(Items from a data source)

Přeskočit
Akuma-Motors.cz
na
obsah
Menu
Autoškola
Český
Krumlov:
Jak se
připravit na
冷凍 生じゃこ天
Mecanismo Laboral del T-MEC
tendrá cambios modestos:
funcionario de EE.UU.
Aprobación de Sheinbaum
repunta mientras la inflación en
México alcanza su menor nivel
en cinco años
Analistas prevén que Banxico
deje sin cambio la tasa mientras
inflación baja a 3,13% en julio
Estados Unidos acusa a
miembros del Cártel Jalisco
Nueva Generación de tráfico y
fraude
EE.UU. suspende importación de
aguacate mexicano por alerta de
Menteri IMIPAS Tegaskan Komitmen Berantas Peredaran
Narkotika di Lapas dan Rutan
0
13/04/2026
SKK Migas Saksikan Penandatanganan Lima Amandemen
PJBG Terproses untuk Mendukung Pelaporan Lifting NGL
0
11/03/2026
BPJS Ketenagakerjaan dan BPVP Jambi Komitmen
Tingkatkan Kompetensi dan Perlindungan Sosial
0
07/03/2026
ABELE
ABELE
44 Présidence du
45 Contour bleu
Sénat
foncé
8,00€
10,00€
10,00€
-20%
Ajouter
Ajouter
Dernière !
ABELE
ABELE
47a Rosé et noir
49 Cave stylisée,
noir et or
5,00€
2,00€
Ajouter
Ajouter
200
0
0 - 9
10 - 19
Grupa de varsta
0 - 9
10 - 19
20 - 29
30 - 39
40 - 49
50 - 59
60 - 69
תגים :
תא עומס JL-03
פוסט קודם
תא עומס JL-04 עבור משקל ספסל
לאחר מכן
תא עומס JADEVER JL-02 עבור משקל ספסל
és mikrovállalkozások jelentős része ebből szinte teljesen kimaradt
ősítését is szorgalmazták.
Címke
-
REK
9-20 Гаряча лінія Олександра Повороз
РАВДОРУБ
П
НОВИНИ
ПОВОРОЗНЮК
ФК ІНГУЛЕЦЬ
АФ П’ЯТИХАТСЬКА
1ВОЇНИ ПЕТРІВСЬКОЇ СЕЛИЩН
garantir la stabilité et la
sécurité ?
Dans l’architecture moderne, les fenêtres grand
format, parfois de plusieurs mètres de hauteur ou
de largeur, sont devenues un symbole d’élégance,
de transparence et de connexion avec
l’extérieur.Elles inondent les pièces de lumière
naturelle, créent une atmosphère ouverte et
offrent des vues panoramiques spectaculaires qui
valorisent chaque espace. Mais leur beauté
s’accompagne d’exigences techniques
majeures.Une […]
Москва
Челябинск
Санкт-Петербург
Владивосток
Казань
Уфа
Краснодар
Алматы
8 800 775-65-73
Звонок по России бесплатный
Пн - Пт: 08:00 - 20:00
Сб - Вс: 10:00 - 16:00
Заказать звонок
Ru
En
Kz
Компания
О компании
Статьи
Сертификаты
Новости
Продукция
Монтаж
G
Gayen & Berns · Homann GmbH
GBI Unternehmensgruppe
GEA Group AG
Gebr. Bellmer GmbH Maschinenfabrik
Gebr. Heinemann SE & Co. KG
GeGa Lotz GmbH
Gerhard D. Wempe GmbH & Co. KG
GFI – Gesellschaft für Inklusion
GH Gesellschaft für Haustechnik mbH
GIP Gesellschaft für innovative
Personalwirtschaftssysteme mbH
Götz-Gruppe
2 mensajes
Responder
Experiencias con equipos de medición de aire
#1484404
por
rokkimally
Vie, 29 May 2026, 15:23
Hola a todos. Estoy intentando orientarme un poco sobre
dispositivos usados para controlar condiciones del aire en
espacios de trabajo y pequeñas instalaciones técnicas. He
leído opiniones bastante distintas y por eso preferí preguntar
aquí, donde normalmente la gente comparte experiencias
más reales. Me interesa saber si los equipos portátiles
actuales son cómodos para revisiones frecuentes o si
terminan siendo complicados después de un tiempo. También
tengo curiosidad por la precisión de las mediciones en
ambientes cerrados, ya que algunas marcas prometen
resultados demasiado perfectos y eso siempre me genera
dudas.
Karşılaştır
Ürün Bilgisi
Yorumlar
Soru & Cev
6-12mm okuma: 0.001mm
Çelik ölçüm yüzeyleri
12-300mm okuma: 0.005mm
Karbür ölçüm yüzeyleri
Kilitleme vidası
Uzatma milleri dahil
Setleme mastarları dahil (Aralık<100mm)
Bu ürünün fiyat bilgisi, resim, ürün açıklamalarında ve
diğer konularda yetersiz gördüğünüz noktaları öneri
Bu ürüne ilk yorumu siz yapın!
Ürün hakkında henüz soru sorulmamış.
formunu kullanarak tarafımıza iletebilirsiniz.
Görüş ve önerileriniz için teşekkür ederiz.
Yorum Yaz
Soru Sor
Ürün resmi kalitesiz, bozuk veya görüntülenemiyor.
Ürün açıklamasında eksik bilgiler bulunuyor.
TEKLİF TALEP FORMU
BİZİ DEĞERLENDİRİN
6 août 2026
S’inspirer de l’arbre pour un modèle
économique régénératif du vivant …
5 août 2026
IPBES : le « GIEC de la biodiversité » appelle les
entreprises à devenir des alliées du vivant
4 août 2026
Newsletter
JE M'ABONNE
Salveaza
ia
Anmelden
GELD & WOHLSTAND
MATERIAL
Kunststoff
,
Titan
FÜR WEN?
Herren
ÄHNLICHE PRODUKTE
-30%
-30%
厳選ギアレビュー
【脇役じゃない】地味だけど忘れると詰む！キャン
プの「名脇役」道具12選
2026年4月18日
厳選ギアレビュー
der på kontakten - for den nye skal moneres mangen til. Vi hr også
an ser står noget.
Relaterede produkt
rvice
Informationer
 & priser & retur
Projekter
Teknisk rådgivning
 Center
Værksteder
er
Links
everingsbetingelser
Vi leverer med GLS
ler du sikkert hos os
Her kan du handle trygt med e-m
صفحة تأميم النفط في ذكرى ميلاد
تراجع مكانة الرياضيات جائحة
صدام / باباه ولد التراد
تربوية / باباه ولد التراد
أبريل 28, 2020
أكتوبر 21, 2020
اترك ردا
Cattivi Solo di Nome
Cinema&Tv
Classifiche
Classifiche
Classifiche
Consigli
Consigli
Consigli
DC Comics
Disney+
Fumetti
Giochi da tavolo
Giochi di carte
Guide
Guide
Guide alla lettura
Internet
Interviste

Task brief: In the answer, every line above should be retyped exactly.

Task response:
Přeskočit
Akuma-Motors.cz
na
obsah
Menu
Autoškola
Český
Krumlov:
Jak se
připravit na
冷凍 生じゃこ天
Mecanismo Laboral del T-MEC
tendrá cambios modestos:
funcionario de EE.UU.
Aprobación de Sheinbaum
repunta mientras la inflación en
México alcanza su menor nivel
en cinco años
Analistas prevén que Banxico
deje sin cambio la tasa mientras
inflación baja a 3,13% en julio
Estados Unidos acusa a
miembros del Cártel Jalisco
Nueva Generación de tráfico y
fraude
EE.UU. suspende importación de
aguacate mexicano por alerta de
Menteri IMIPAS Tegaskan Komitmen Berantas Peredaran
Narkotika di Lapas dan Rutan
0
13/04/2026
SKK Migas Saksikan Penandatanganan Lima Amandemen
PJBG Terproses untuk Mendukung Pelaporan Lifting NGL
0
11/03/2026
BPJS Ketenagakerjaan dan BPVP Jambi Komitmen
Tingkatkan Kompetensi dan Perlindungan Sosial
0
07/03/2026
ABELE
ABELE
44 Présidence du
45 Contour bleu
Sénat
foncé
8,00€
10,00€
10,00€
-20%
Ajouter
Ajouter
Dernière !
ABELE
ABELE
47a Rosé et noir
49 Cave stylisée,
noir et or
5,00€
2,00€
Ajouter
Ajouter
200
0
0 - 9
10 - 19
Grupa de varsta
0 - 9
10 - 19
20 - 29
30 - 39
40 - 49
50 - 59
60 - 69
תגים :
תא עומס JL-03
פוסט קודם
תא עומס JL-04 עבור משקל ספסל
לאחר מכן
תא עומס JADEVER JL-02 עבור משקל ספסל
és mikrovállalkozások jelentős része ebből szinte teljesen kimaradt
ősítését is szorgalmazták.
Címke
-
REK
9-20 Гаряча лінія Олександра Повороз
РАВДОРУБ
П
НОВИНИ
ПОВОРОЗНЮК
ФК ІНГУЛЕЦЬ
АФ П’ЯТИХАТСЬКА
1ВОЇНИ ПЕТРІВСЬКОЇ СЕЛИЩН
garantir la stabilité et la
sécurité ?
Dans l’architecture moderne, les fenêtres grand
format, parfois de plusieurs mètres de hauteur ou
de largeur, sont devenues un symbole d’élégance,
de transparence et de connexion avec
l’extérieur.Elles inondent les pièces de lumière
naturelle, créent une atmosphère ouverte et
offrent des vues panoramiques spectaculaires qui
valorisent chaque espace. Mais leur beauté
s’accompagne d’exigences techniques
majeures.Une […]
Москва
Челябинск
Санкт-Петербург
Владивосток
Казань
Уфа
Краснодар
Алматы
8 800 775-65-73
Звонок по России бесплатный
Пн - Пт: 08:00 - 20:00
Сб - Вс: 10:00 - 16:00
Заказать звонок
Ru
En
Kz
Компания
О компании
Статьи
Сертификаты
Новости
Продукция
Монтаж
G
Gayen & Berns · Homann GmbH
GBI Unternehmensgruppe
GEA Group AG
Gebr. Bellmer GmbH Maschinenfabrik
Gebr. Heinemann SE & Co. KG
GeGa Lotz GmbH
Gerhard D. Wempe GmbH & Co. KG
GFI – Gesellschaft für Inklusion
GH Gesellschaft für Haustechnik mbH
GIP Gesellschaft für innovative
Personalwirtschaftssysteme mbH
Götz-Gruppe
2 mensajes
Responder
Experiencias con equipos de medición de aire
#1484404
por
rokkimally
Vie, 29 May 2026, 15:23
Hola a todos. Estoy intentando orientarme un poco sobre
dispositivos usados para controlar condiciones del aire en
espacios de trabajo y pequeñas instalaciones técnicas. He
leído opiniones bastante distintas y por eso preferí preguntar
aquí, donde normalmente la gente comparte experiencias
más reales. Me interesa saber si los equipos portátiles
actuales son cómodos para revisiones frecuentes o si
terminan siendo complicados después de un tiempo. También
tengo curiosidad por la precisión de las mediciones en
ambientes cerrados, ya que algunas marcas prometen
resultados demasiado perfectos y eso siempre me genera
dudas.
Karşılaştır
Ürün Bilgisi
Yorumlar
Soru & Cev
6-12mm okuma: 0.001mm
Çelik ölçüm yüzeyleri
12-300mm okuma: 0.005mm
Karbür ölçüm yüzeyleri
Kilitleme vidası
Uzatma milleri dahil
Setleme mastarları dahil (Aralık<100mm)
Bu ürünün fiyat bilgisi, resim, ürün açıklamalarında ve
diğer konularda yetersiz gördüğünüz noktaları öneri
Bu ürüne ilk yorumu siz yapın!
Ürün hakkında henüz soru sorulmamış.
formunu kullanarak tarafımıza iletebilirsiniz.
Görüş ve önerileriniz için teşekkür ederiz.
Yorum Yaz
Soru Sor
Ürün resmi kalitesiz, bozuk veya görüntülenemiyor.
Ürün açıklamasında eksik bilgiler bulunuyor.
TEKLİF TALEP FORMU
BİZİ DEĞERLENDİRİN
6 août 2026
S’inspirer de l’arbre pour un modèle
économique régénératif du vivant …
5 août 2026
IPBES : le « GIEC de la biodiversité » appelle les
entreprises à devenir des alliées du vivant
4 août 2026
Newsletter
JE M'ABONNE
Salveaza
ia
Anmelden
GELD & WOHLSTAND
MATERIAL
Kunststoff
,
Titan
FÜR WEN?
Herren
ÄHNLICHE PRODUKTE
-30%
-30%
厳選ギアレビュー
【脇役じゃない】地味だけど忘れると詰む！キャン
プの「名脇役」道具12選
2026年4月18日
厳選ギアレビュー
der på kontakten - for den nye skal moneres mangen til. Vi hr også
an ser står noget.
Relaterede produkt
rvice
Informationer
 & priser & retur
Projekter
Teknisk rådgivning
 Center
Værksteder
er
Links
everingsbetingelser
Vi leverer med GLS
ler du sikkert hos os
Her kan du handle trygt med e-m
صفحة تأميم النفط في ذكرى ميلاد
تراجع مكانة الرياضيات جائحة
صدام / باباه ولد التراد
تربوية / باباه ولد التراد
أبريل 28, 2020
أكتوبر 21, 2020
اترك ردا
Cattivi Solo di Nome
Cinema&Tv
Classifiche
Classifiche
Classifiche
Consigli
Consigli
Consigli
DC Comics
Disney+
Fumetti
Giochi da tavolo
Giochi di carte
Guide
Guide
Guide alla lettura
Internet
Interviste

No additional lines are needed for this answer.